§ How to complete this task
Your response should be an exact transcription of the data, images excluded.

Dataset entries
+ + +

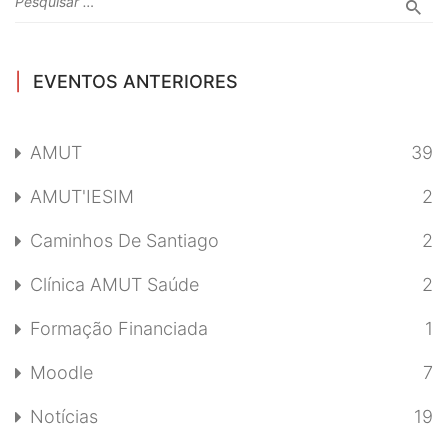
EVENTOS ANTERIORES
AMUT
39
AMUT'IESIM
2
Caminhos De Santiago
2
Clínica AMUT Saúde
2
Formação Financiada
1
Moodle
7
Notícias
19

+ + +

§ Exercise solution
EVENTOS ANTERIORES
AMUT
39
AMUT'IESIM
2
Caminhos De Santiago
2
Clínica AMUT Saúde
2
Formação Financiada
1
Moodle
7
Notícias
19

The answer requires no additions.